Drop every image, then reproduce the data exactly as given.

Records shown START

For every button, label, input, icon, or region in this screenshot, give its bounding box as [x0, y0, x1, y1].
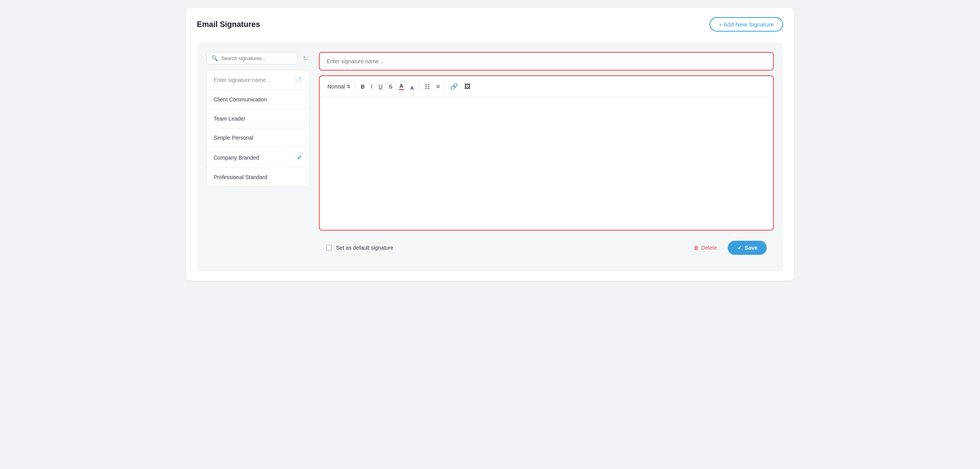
format-select[interactable]: Normal ⇅	[325, 82, 353, 91]
list-item[interactable]: Professional Standard	[207, 168, 309, 187]
underline-icon: U	[379, 83, 382, 90]
sig-item-label: Enter signature name...	[214, 77, 271, 83]
search-input-wrapper: 🔍	[206, 52, 297, 64]
sig-item-label: Client Communication	[214, 96, 267, 103]
save-button[interactable]: ✓ Save	[728, 241, 767, 255]
link-icon: 🔗	[450, 83, 458, 90]
editor-toolbar: Normal ⇅ B I U	[320, 76, 773, 97]
link-button[interactable]: 🔗	[448, 81, 461, 92]
footer-actions: 🗑 Delete ✓ Save	[689, 241, 767, 255]
add-new-label: + Add New Signature	[719, 21, 774, 28]
checkmark-icon: ✓	[737, 245, 742, 251]
toolbar-divider-2	[419, 83, 419, 91]
sig-item-label: Company Branded	[214, 155, 259, 161]
bold-button[interactable]: B	[358, 82, 367, 92]
toolbar-divider-3	[445, 83, 445, 91]
default-badge-icon: ✔	[297, 154, 302, 161]
list-item[interactable]: Client Communication	[207, 90, 309, 109]
default-checkbox-row: Set as default signature	[326, 245, 393, 251]
highlight-icon: A	[410, 82, 414, 91]
text-color-button[interactable]: A	[396, 81, 407, 92]
editor-wrapper: Normal ⇅ B I U	[319, 75, 774, 231]
sig-item-label: Professional Standard	[214, 174, 267, 180]
list-item[interactable]: Team Leader	[207, 109, 309, 128]
unordered-list-button[interactable]: ≡	[433, 81, 442, 92]
add-new-button[interactable]: + Add New Signature	[709, 17, 783, 32]
text-color-icon: A	[399, 83, 404, 90]
italic-button[interactable]: I	[368, 82, 375, 92]
search-row: 🔍 ↻	[206, 52, 310, 64]
sig-item-label: Team Leader	[214, 115, 246, 122]
main-content: 🔍 ↻ Enter signature name... 📄 Client Com…	[197, 43, 783, 271]
chevron-updown-icon: ⇅	[347, 84, 350, 89]
refresh-button[interactable]: ↻	[301, 53, 310, 64]
page-header: Email Signatures + Add New Signature	[197, 17, 783, 32]
list-item[interactable]: Simple Personal	[207, 128, 309, 147]
format-label: Normal	[327, 83, 345, 90]
right-panel: Normal ⇅ B I U	[319, 52, 774, 262]
italic-icon: I	[371, 83, 372, 90]
bold-icon: B	[361, 83, 364, 90]
sig-item-label: Simple Personal	[214, 135, 253, 141]
trash-icon: 🗑	[693, 245, 699, 251]
signature-list: Enter signature name... 📄 Client Communi…	[206, 70, 310, 187]
list-item[interactable]: Enter signature name... 📄	[207, 70, 309, 90]
delete-button[interactable]: 🗑 Delete	[689, 242, 722, 254]
default-signature-checkbox[interactable]	[326, 245, 332, 251]
unordered-list-icon: ≡	[436, 83, 440, 90]
search-input[interactable]	[221, 55, 292, 61]
save-label: Save	[745, 245, 757, 251]
list-item[interactable]: Company Branded ✔	[207, 147, 309, 168]
toolbar-divider	[355, 83, 356, 91]
highlight-button[interactable]: A	[408, 80, 417, 93]
page-title: Email Signatures	[197, 20, 260, 29]
editor-footer: Set as default signature 🗑 Delete ✓ Save	[319, 235, 774, 262]
ordered-list-button[interactable]: ☷	[422, 81, 433, 92]
default-signature-label[interactable]: Set as default signature	[336, 245, 393, 251]
document-icon: 📄	[295, 76, 302, 83]
image-button[interactable]: 🖼	[462, 81, 473, 92]
delete-label: Delete	[701, 245, 717, 251]
editor-body[interactable]	[320, 97, 773, 230]
strikethrough-button[interactable]: S	[386, 82, 395, 92]
image-icon: 🖼	[464, 83, 471, 90]
underline-button[interactable]: U	[376, 82, 385, 92]
strikethrough-icon: S	[389, 83, 392, 90]
left-panel: 🔍 ↻ Enter signature name... 📄 Client Com…	[206, 52, 310, 262]
signature-name-input[interactable]	[319, 52, 774, 71]
ordered-list-icon: ☷	[425, 83, 430, 90]
search-icon: 🔍	[211, 55, 218, 61]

Records shown END

» **Task answer**:
For every button, label, input, icon, or region in this screenshot, give its bounding box as [x0, y0, x1, y1].
format-select[interactable]: Normal ⇅	[325, 82, 353, 91]
list-item[interactable]: Professional Standard	[207, 168, 309, 187]
underline-icon: U	[379, 83, 382, 90]
sig-item-label: Enter signature name...	[214, 77, 271, 83]
search-input-wrapper: 🔍	[206, 52, 297, 64]
sig-item-label: Client Communication	[214, 96, 267, 103]
save-button[interactable]: ✓ Save	[728, 241, 767, 255]
link-icon: 🔗	[450, 83, 458, 90]
editor-toolbar: Normal ⇅ B I U	[320, 76, 773, 97]
link-button[interactable]: 🔗	[448, 81, 461, 92]
footer-actions: 🗑 Delete ✓ Save	[689, 241, 767, 255]
add-new-label: + Add New Signature	[719, 21, 774, 28]
checkmark-icon: ✓	[737, 245, 742, 251]
toolbar-divider-2	[419, 83, 419, 91]
sig-item-label: Company Branded	[214, 155, 259, 161]
bold-button[interactable]: B	[358, 82, 367, 92]
toolbar-divider-3	[445, 83, 445, 91]
default-badge-icon: ✔	[297, 154, 302, 161]
list-item[interactable]: Client Communication	[207, 90, 309, 109]
default-checkbox-row: Set as default signature	[326, 245, 393, 251]
highlight-icon: A	[410, 82, 414, 91]
text-color-button[interactable]: A	[396, 81, 407, 92]
editor-wrapper: Normal ⇅ B I U	[319, 75, 774, 231]
sig-item-label: Professional Standard	[214, 174, 267, 180]
list-item[interactable]: Team Leader	[207, 109, 309, 128]
unordered-list-button[interactable]: ≡	[433, 81, 442, 92]
add-new-button[interactable]: + Add New Signature	[709, 17, 783, 32]
text-color-icon: A	[399, 83, 404, 90]
italic-button[interactable]: I	[368, 82, 375, 92]
search-row: 🔍 ↻	[206, 52, 310, 64]
sig-item-label: Team Leader	[214, 115, 246, 122]
main-content: 🔍 ↻ Enter signature name... 📄 Client Com…	[197, 43, 783, 271]
chevron-updown-icon: ⇅	[347, 84, 350, 89]
refresh-button[interactable]: ↻	[301, 53, 310, 64]
page-header: Email Signatures + Add New Signature	[197, 17, 783, 32]
list-item[interactable]: Simple Personal	[207, 128, 309, 147]
format-label: Normal	[327, 83, 345, 90]
right-panel: Normal ⇅ B I U	[319, 52, 774, 262]
italic-icon: I	[371, 83, 372, 90]
bold-icon: B	[361, 83, 364, 90]
sig-item-label: Simple Personal	[214, 135, 253, 141]
trash-icon: 🗑	[693, 245, 699, 251]
signature-list: Enter signature name... 📄 Client Communi…	[206, 70, 310, 187]
list-item[interactable]: Enter signature name... 📄	[207, 70, 309, 90]
delete-button[interactable]: 🗑 Delete	[689, 242, 722, 254]
default-signature-checkbox[interactable]	[326, 245, 332, 251]
unordered-list-icon: ≡	[436, 83, 440, 90]
search-input[interactable]	[221, 55, 292, 61]
save-label: Save	[745, 245, 757, 251]
list-item[interactable]: Company Branded ✔	[207, 147, 309, 168]
toolbar-divider	[355, 83, 356, 91]
highlight-button[interactable]: A	[408, 80, 417, 93]
page-title: Email Signatures	[197, 20, 260, 29]
editor-footer: Set as default signature 🗑 Delete ✓ Save	[319, 235, 774, 262]
ordered-list-button[interactable]: ☷	[422, 81, 433, 92]
default-signature-label[interactable]: Set as default signature	[336, 245, 393, 251]
document-icon: 📄	[295, 76, 302, 83]
image-button[interactable]: 🖼	[462, 81, 473, 92]
delete-label: Delete	[701, 245, 717, 251]
editor-body[interactable]	[320, 97, 773, 230]
strikethrough-button[interactable]: S	[386, 82, 395, 92]
image-icon: 🖼	[464, 83, 471, 90]
underline-button[interactable]: U	[376, 82, 385, 92]
strikethrough-icon: S	[389, 83, 392, 90]
left-panel: 🔍 ↻ Enter signature name... 📄 Client Com…	[206, 52, 310, 262]
signature-name-input[interactable]	[319, 52, 774, 71]
ordered-list-icon: ☷	[425, 83, 430, 90]
search-icon: 🔍	[211, 55, 218, 61]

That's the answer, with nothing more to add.